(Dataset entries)
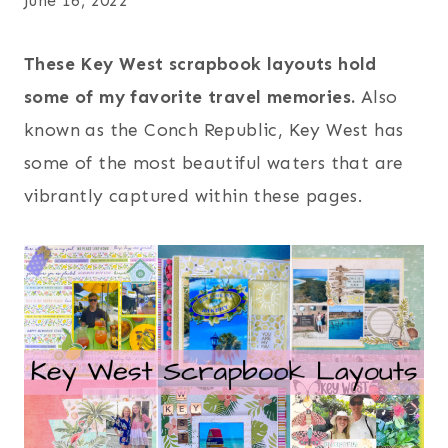
June 16, 2022
These Key West scrapbook layouts hold
some of my favorite travel memories.
Also
known as the Conch Republic, Key West has
some of the most beautiful waters that are
vibrantly captured within these pages.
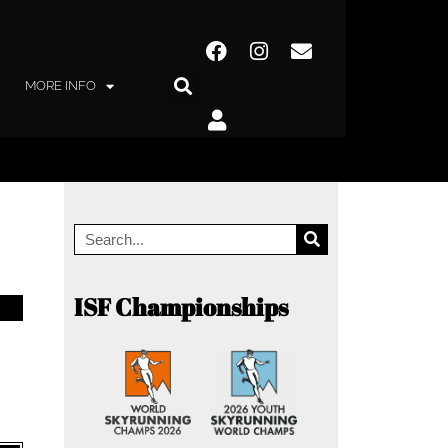
MORE INFO
ISF Championships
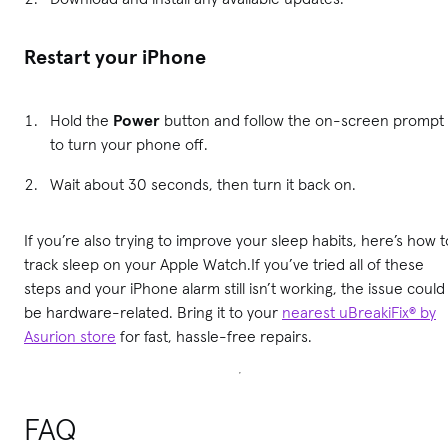
Restart your iPhone
Hold the
Power
button and follow the on-screen prompt
to turn your phone off.
Wait about 30 seconds, then turn it back on.
If you’re also trying to improve your sleep habits, here’s how t
track sleep on your Apple Watch.If you’ve tried all of these
steps and your iPhone alarm still isn’t working, the issue could
be hardware-related. Bring it to your
nearest uBreakiFix® by
Asurion store
for fast, hassle-free repairs.
FAQ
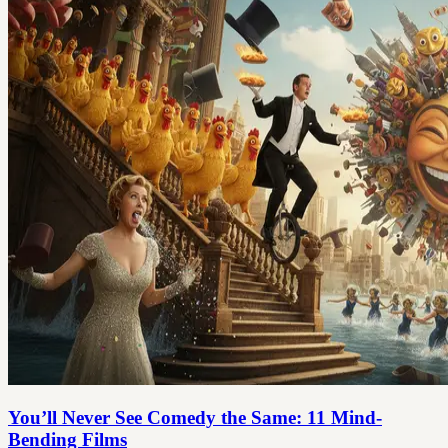
You’ll Never See Comedy the Same: 11 Mind-
Bending Films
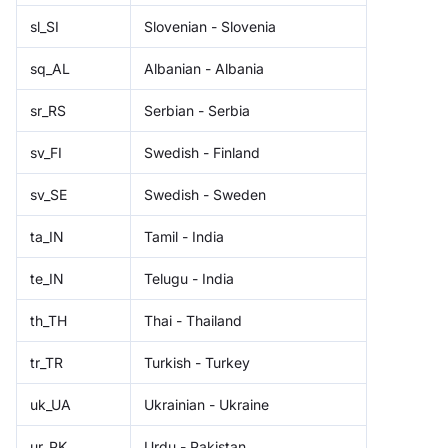
sl_SI
Slovenian - Slovenia
sq_AL
Albanian - Albania
sr_RS
Serbian - Serbia
sv_FI
Swedish - Finland
sv_SE
Swedish - Sweden
ta_IN
Tamil - India
te_IN
Telugu - India
th_TH
Thai - Thailand
tr_TR
Turkish - Turkey
uk_UA
Ukrainian - Ukraine
ur_PK
Urdu - Pakistan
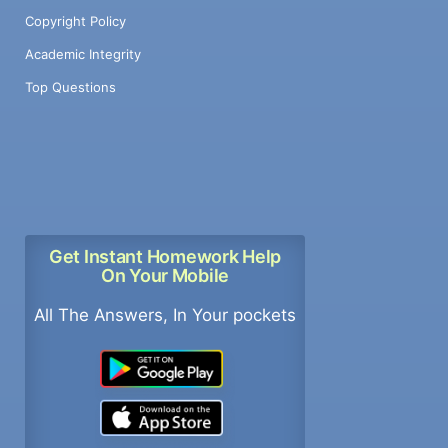
Copyright Policy
Academic Integrity
Top Questions
Get Instant Homework Help
On Your Mobile
All The Answers, In Your pockets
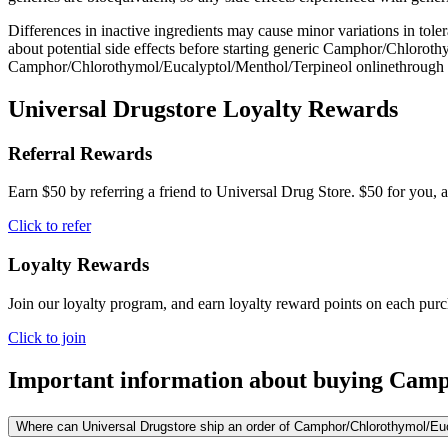
Differences in inactive ingredients may cause minor variations in tolera
about potential side effects before starting generic Camphor/Chloroth
Camphor/Chlorothymol/Eucalyptol/Menthol/Terpineol onlinethrough U
Universal Drugstore Loyalty Rewards
Referral Rewards
Earn $50 by referring a friend to Universal Drug Store. $50 for you, a
Click to refer
Loyalty Rewards
Join our loyalty program, and earn loyalty reward points on each pur
Click to join
Important information about buying
Camph
Where can Universal Drugstore ship an order of Camphor/Chlorothymol/Eucal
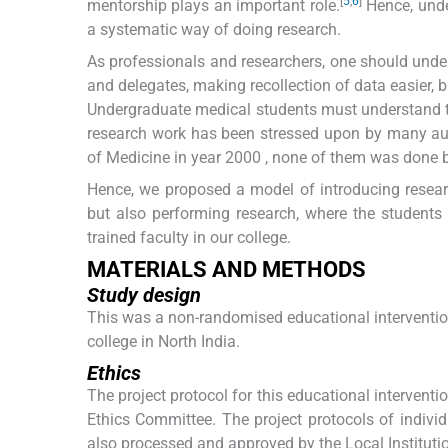
[
5
,
6
]
mentorship plays an important role.
Hence, unde
a systematic way of doing research.
As professionals and researchers, one should und
and delegates, making recollection of data easier, 
Undergraduate medical students must understand t
research work has been stressed upon by many aut
of Medicine in year 2000 , none of them was done b
Hence, we proposed a model of introducing researc
but also performing research, where the students
trained faculty in our college.
MATERIALS AND METHODS
Study design
This was a non-randomised educational interventi
college in North India.
Ethics
The project protocol for this educational intervent
Ethics Committee. The project protocols of indivi
also processed and approved by the Local Instituti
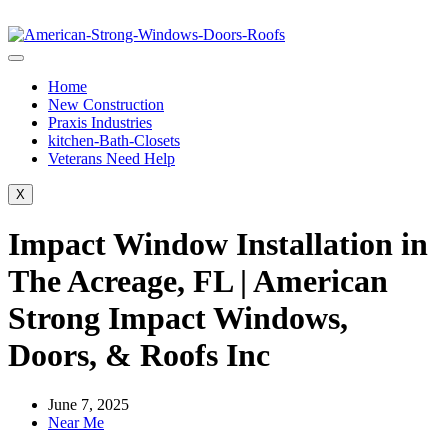
Home
New Construction
Praxis Industries
kitchen-Bath-Closets
Veterans Need Help
X
Impact Window Installation in
The Acreage, FL | American
Strong Impact Windows,
Doors, & Roofs Inc
June 7, 2025
Near Me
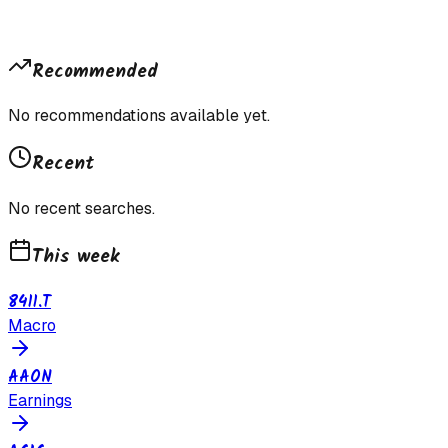
Recommended
No recommendations available yet.
Recent
No recent searches.
This week
8411.T
Macro
AAON
Earnings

> _About this exercise_: Where a picture appears, omit it; otherwise reproduce each line above from the first to the one with "Wait about 30 seconds, then turn it back on.", inclusive.

> _Your solution_:
June 16, 2022
These Key West scrapbook layouts hold
some of my favorite travel memories.
Also
known as the Conch Republic, Key West has
some of the most beautiful waters that are
vibrantly captured within these pages.
MORE INFO
ISF Championships
Restart your iPhone
Hold the
Power
button and follow the on-screen prompt
to turn your phone off.
Wait about 30 seconds, then turn it back on.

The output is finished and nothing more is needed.